How Big Data becomes Big Business

Today, Industry 4.0, the Internet of Things, digitalization and data-driven business models are no longer only theories, but models in testing. Expectations have cooled and the first models are being realistically discussed.

But traditional systems and structures are neither configured to master the flood of data, nor to employ methods and models that allow for effective data mining.


That brings us to the core of the problem and the opportunity: Big Data can only become big business when the right technology can be used for these two important tasks:


  1. Storage of large data volumes
  2. Processing of large data volumes


The two tasks cannot be intermixed as the objectives of each are different.

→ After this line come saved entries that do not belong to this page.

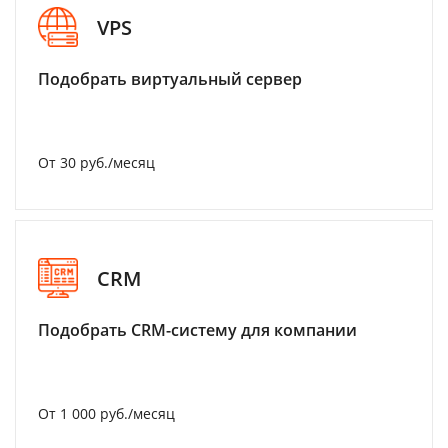
VPS
Подобрать виртуальный сервер
От 30 руб./месяц
CRM
Подобрать CRM-систему для компании
От 1 000 руб./месяц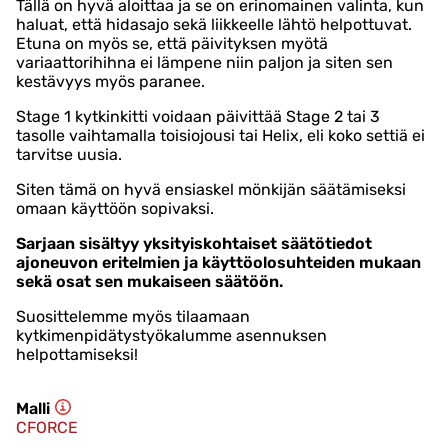
Tällä on hyvä aloittaa ja se on erinomainen valinta, kun
haluat, että hidasajo sekä liikkeelle lähtö helpottuvat.
Etuna on myös se, että päivityksen myötä
variaattorihihna ei lämpene niin paljon ja siten sen
kestävyys myös paranee.
Stage 1 kytkinkitti voidaan päivittää Stage 2 tai 3
tasolle vaihtamalla toisiojousi tai Helix, eli koko settiä ei
tarvitse uusia.
Siten tämä on hyvä ensiaskel mönkijän säätämiseksi
omaan käyttöön sopivaksi.
Sarjaan sisältyy yksityiskohtaiset säätötiedot
ajoneuvon eritelmien ja käyttöolosuhteiden mukaan
sekä osat sen mukaiseen säätöön.
Suosittelemme myös tilaamaan
kytkimenpidätystyökalumme asennuksen
helpottamiseksi!
Malli
CFORCE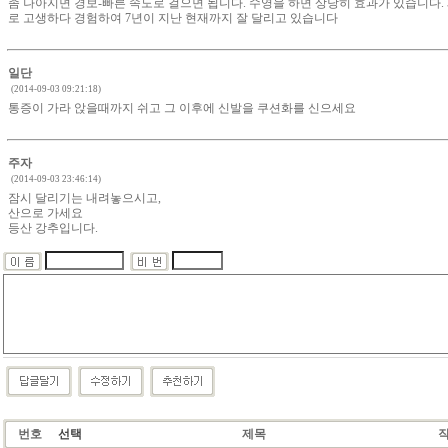
좀 나아지면 경보-빠른 속도로 걸으면 됩니다. 수영을 하면 상당히 효과가 있습니다.
로 고생하다 경험하여 7년이 지난 현재까지 잘 달리고 있습니다
일단
(2014-09-03 09:21:18)
통증이 가라 앉을때까지 쉬고 그 이후에 신발을 쿠션화를 신으세요
주자
(2014-09-03 23:46:14)
잠시 달리기는 내려놓으시고,
산으로 가세요
등산 강추입니다.
번호
선택
제목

Data volumes use high value components for massive parallelization and analysis in the main storage (in-memory).


These technologies, such as SAP HANA, IBM BLU or Oracle Exadata, are extremely efficient and expensive. In contrast, the objective of the storage of large data volumes is above all cost optimization. This is necessary because the value of most Big Data applications is only clear after the first tests.

Flexibility is essential in storing data volumes within a short time frame and without exceeding budget constraints – thus the pressure to perform. The open source platform, Hadoop, was created particularly for this purpose: the storage, processing, and analysis of very large volumes – hundreds of terabytes or petabytes – of data.

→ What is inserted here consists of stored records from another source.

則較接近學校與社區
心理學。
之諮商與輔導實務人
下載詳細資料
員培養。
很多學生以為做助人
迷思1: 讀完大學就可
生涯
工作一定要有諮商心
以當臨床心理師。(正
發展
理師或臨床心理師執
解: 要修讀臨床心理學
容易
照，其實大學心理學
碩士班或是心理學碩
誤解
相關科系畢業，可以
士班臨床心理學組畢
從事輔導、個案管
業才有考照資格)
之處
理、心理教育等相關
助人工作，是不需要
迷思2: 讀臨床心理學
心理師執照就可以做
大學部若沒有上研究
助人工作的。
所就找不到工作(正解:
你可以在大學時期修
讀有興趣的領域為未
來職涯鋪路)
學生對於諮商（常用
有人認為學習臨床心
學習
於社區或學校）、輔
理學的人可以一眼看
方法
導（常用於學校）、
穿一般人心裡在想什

Hadooponomics: The numbers speak for themselves

Hadoop is not only an option but essential for Big Data scenarios, according to the market research company Forrester Research. In order to emphasize the financial uses of open source software, Forrester analysts coined the term “Hadooponomics”.


The numbers truly speak for themselves. According to data from Forrester, the costs for large Hadoop distributions amount to 2.000 to 3.000 dollars per node per year. In contrast, a HANA node costs approximately 750.000 dollars per year.


A well-known UK company compared the costs of conventional data storage with the estimated costs for a Hadoop replacement. One TB in an Oracle database generates costs of around 50,000 Euro per year.  For the storage of the same data volume, but in Hadoop the costs equate to roughly 3% of that generated from using the Oracle database. In the face of these immense cost differences, it is economical to work on key data (the most valuable and most often used) in SAP HANA and keep the remaining data available in Hadoop.